Let $L>0$. Is it possible to find $0<\varepsilon <L$ and a cut off function $\psi: [0,L]\rightarrow \mathbb{R}$, such that
i) $\psi \in C^3([0,L])$,
ii) $\psi(x)=0$ for all $x \in [0,\varepsilon]$,
iii) $\psi(x)=1$ for all $x \in [L-\varepsilon, L]$,
and $$|\psi'(x)||\psi(x)| < \frac{1}{6}, \quad \forall x \in [0,L]?$$
Remark: If $L \leq 3$, such function doesn't exist. (In this case is easy to obtain a contradiction)

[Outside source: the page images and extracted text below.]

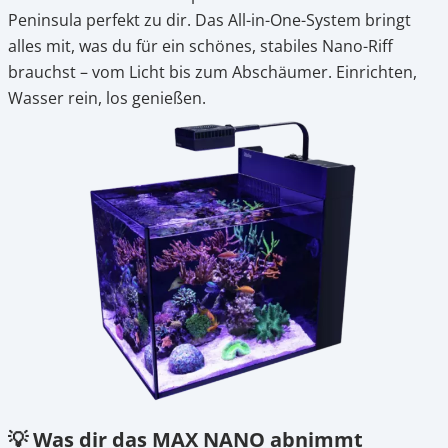
Peninsula perfekt zu dir. Das All-in-One-System bringt
alles mit, was du für ein schönes, stabiles Nano-Riff
brauchst – vom Licht bis zum Abschäumer. Einrichten,
Wasser rein, los genießen.
💡 Was dir das MAX NANO abnimmt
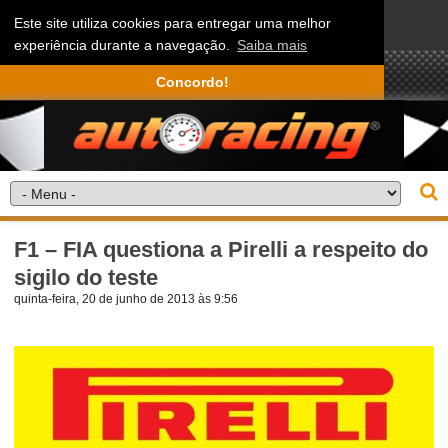
Este site utiliza cookies para entregar uma melhor
experiência durante a navegação.
Saiba mais
Concordo!
F1 – FIA questiona a Pirelli a respeito do
sigilo do teste
quinta-feira, 20 de junho de 2013 às 9:56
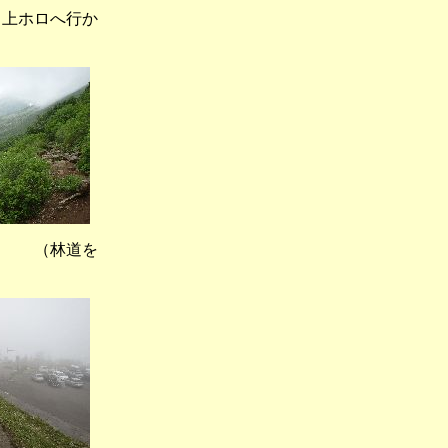
ホロへ行か
 （林道を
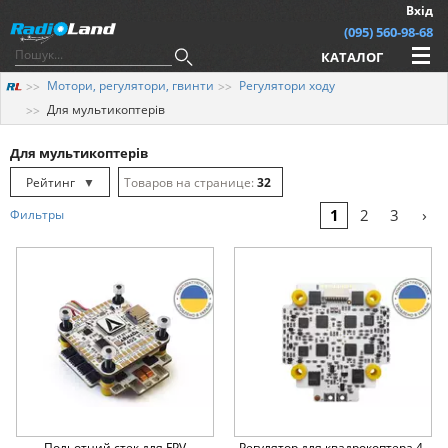
Вхід
(095) 560-98-68
КАТАЛОГ
Мотори, регулятори, гвинти
Регулятори ходу
Для мультикоптерів
Для мультикоптерів
Рейтинг
▼
32
Рейтинг
▲
64
›
1
2
3
Фильтры
Дата
▲
128
Дата
▼
Ціна
▲
Ціна
▼
Польотний стек для FPV
Регулятор для квадрокоптера 4-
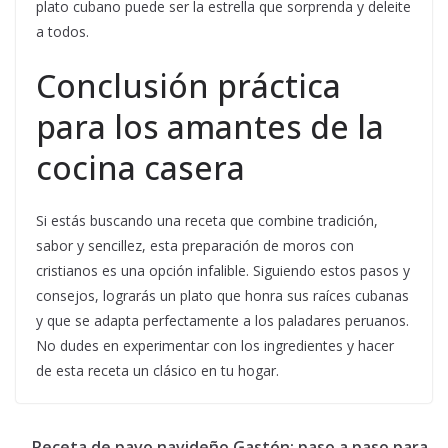
plato cubano puede ser la estrella que sorprenda y deleite
a todos.
Conclusión práctica
para los amantes de la
cocina casera
Si estás buscando una receta que combine tradición,
sabor y sencillez, esta preparación de moros con
cristianos es una opción infalible. Siguiendo estos pasos y
consejos, lograrás un plato que honra sus raíces cubanas
y que se adapta perfectamente a los paladares peruanos.
No dudes en experimentar con los ingredientes y hacer
de esta receta un clásico en tu hogar.
Receta de pavo navideño Gastón: paso a paso para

Start with the density function $f(t) = 140 t^3 (1-t)^3$, $t\in [0,1]$. Then the CDF $F(x) = \int_0^x f(t) \, \mathrm{d} t = 35 x^4 - 84 x^5 + 70 x^6 - 20 x^7$, satisfies: \begin{align} 1) & \quad F(0) = 0,\, F(1) = 1\\ 2) & \quad F^{(k)}(0) = F^{(k)}(1) = 0, \quad k\in{1,2,3}\\ 3) & \quad F(x), F^\prime(x) \ge 0 \mbox{ for } x\in[0,1] \\ 4) & \quad \max_{x\in[0,1]}{F(x) F^\prime(x)} \le 2 \end{align}
Now you can define (taking $\varepsilon < \frac12 L$): $$ \psi(x)=\begin{cases} 0 & x<\varepsilon;\\ F\left(\frac{x-\varepsilon}{L-2\varepsilon}\right) & \varepsilon\le x\le L-\varepsilon;\\ 1 & x>L-\varepsilon. \end{cases} $$ By the scaling of the function $\psi(x)$ (and its derivative), we have $\max_{x\in[0,L]} \psi(x) \psi^\prime(x) \le \frac{2}{L-2\varepsilon}$. So this will be small if $L$ is sufficiently large.